Since right multiplication and left multiplication rule steps 1 and 2 are equivalent if we treat $F_1$ as the reference frame. Then, magically: $$ ^{F_2 } _ {F_1}T' = ^{F_2} _ {F_3}T = ^{F_2} _ {F_1}T^{F_1} _ {F_3}T $$ In practical cases, we would use this rule to find the global transforms of certain points on a rigid body. Let's say we would like to have the topmost point $P$ of a unit circle $C$ that is rotating about in the world.

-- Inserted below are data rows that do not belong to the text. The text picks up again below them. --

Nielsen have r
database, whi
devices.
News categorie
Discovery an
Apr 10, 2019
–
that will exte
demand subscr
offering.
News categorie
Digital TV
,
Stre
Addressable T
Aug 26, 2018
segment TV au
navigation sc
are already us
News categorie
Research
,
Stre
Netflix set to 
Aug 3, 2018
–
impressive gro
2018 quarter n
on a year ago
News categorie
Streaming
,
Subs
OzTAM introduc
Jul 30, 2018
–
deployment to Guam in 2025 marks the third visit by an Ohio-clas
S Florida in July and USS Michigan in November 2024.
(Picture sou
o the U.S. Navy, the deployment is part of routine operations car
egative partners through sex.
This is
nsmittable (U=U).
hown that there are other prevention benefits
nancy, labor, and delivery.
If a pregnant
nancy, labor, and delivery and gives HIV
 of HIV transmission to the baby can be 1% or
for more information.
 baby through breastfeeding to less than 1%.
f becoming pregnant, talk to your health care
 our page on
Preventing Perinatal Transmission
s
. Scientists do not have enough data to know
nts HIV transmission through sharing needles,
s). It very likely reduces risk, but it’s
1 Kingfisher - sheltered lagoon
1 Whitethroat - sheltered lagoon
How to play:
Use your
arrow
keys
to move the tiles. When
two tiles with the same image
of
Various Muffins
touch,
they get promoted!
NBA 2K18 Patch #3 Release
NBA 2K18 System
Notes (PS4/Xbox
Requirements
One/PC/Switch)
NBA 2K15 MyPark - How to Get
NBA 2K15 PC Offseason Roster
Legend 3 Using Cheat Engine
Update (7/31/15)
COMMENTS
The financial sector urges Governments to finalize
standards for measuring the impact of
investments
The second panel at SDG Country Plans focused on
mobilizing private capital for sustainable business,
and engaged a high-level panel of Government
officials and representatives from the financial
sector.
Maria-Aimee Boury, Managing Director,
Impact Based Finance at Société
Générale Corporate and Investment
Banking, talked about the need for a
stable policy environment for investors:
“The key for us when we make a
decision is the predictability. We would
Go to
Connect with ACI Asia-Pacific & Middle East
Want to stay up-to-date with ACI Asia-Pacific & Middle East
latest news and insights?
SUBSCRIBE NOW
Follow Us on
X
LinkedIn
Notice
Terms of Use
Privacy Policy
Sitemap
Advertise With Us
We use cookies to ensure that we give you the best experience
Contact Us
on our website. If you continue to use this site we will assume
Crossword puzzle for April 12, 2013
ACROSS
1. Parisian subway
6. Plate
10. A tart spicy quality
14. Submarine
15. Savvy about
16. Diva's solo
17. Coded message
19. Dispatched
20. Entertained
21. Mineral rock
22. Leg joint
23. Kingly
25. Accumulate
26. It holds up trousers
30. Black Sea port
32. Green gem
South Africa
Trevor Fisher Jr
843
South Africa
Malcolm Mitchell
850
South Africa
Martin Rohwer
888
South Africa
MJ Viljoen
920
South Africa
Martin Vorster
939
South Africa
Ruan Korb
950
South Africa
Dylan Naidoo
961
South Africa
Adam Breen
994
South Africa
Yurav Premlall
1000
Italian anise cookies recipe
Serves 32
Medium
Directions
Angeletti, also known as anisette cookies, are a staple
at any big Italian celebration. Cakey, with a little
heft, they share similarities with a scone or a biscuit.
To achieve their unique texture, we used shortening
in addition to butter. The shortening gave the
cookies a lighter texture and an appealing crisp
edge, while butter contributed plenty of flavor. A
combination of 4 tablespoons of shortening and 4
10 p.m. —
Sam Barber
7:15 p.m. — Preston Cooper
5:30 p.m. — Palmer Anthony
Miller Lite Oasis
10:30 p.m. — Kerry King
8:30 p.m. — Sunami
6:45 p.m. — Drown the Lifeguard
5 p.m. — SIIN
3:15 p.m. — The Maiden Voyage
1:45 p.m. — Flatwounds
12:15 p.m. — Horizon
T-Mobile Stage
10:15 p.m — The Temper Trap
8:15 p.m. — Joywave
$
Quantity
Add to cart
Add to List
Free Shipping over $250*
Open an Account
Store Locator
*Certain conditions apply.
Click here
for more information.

We would have the following: $$ \begin{align*} ^{G} _ {P}T &= {^{G} _ {C}T} {^{C} _ {P}T} \\ ^{G} _ {P}T &= ^{G} _ {C}T \cdot Trans([0,1]) \end{align*} $$

The Code

It is quite long with all of the operation overloads etc. but the main points are as follows:

class Tform2 {
private:
    Vec2 _direction;
public:
    Vec2 translation;
    Tform2() : translation({}), _direction({1.0f, 0.0f}) {}
    Tform2(const Vec2 &_translation, real orientation) : translation(_translation),
                                                            _direction({std::cos(orientation),
                                                                        std::sin(orientation)}) {}
    Tform2(const Vec2 &_translation, const Vec2 &direction, bool normalize = false) : translation(_translation),
                                                                                        _direction(direction) {
        if(normalize) _direction.normalize();
    }

    real getOrientation() const {
        return _direction.orientation();
    }

    Vec2 getDirection() const {
        return _direction;
    }

    void setOrientation(real orientation) {
        _direction = {std::cos(orientation), std::sin(orientation)};
    }

    void setDirection(const Vec2 &direction, bool normalize = false) {
        _direction = direction;
        if(normalize) _direction.normalize();
    }

    Vec2 getOrthogonalDirection() const {
        return {-_direction.y, _direction.x};
    }

    void setOrthogonalDirection(const Vec2 &direction, bool normalize = false) {
        _direction = {-direction.y, direction.x};
        if(normalize) _direction.normalize();
    }

    Vec2 operator*(const Vec2& point) const {
        return {_direction.x * point.x - _direction.y * point.y + translation.x,
                _direction.y * point.x + _direction.x * point.y + translation.y};
    }

    Tform2 operator*(const Tform2 &other) const {
        return {(*this) * other.translation,
                {_direction.x * other._direction.x -_direction.y * other._direction.y,
                    _direction.y * other._direction.x + _direction.x * other._direction.y}};
    }

    Tform2 inverse() const {
        return {{-_direction.dot(translation), -_direction.cross(translation)},
                {_direction.x, -_direction.y}};
    }

    void invert() {
        translation = {-_direction.dot(translation), -_direction.cross(translation)};
        _direction.y = -_direction.y;
    }

    void rotateLocal(real angle) {
        _direction.rotate(angle);
    }

    void normalize() {
        _direction.normalize();
    }

};

inline std::ostream& operator<<(std::ostream& os, const Tform2& tform) {
    os << "Tform2{{" << tform.translation.x << ", " << tform.translation.y << "}, {"
        << tform.getDirection().x << ", " << tform.getDirection().y << ", " << tform.getOrientation() / gust_PI * 180.0f << " degrees}}";
    return os;
}

The takeaway

Now you know what homogeneous transforms are. Most of the stuff here readily extends to 3D and transform implementations of established libraries (only right-handed/left-handedness might be different). You can very well use ready Vec2 and Tform2 implementations from the libraries but I highly suggest implementing them on your own, it would be a good high school analytical geometry review. Definitely write some unit tests, it will be hard to track bugs if you let the incorrect implementations ferment this deep at your physics engine.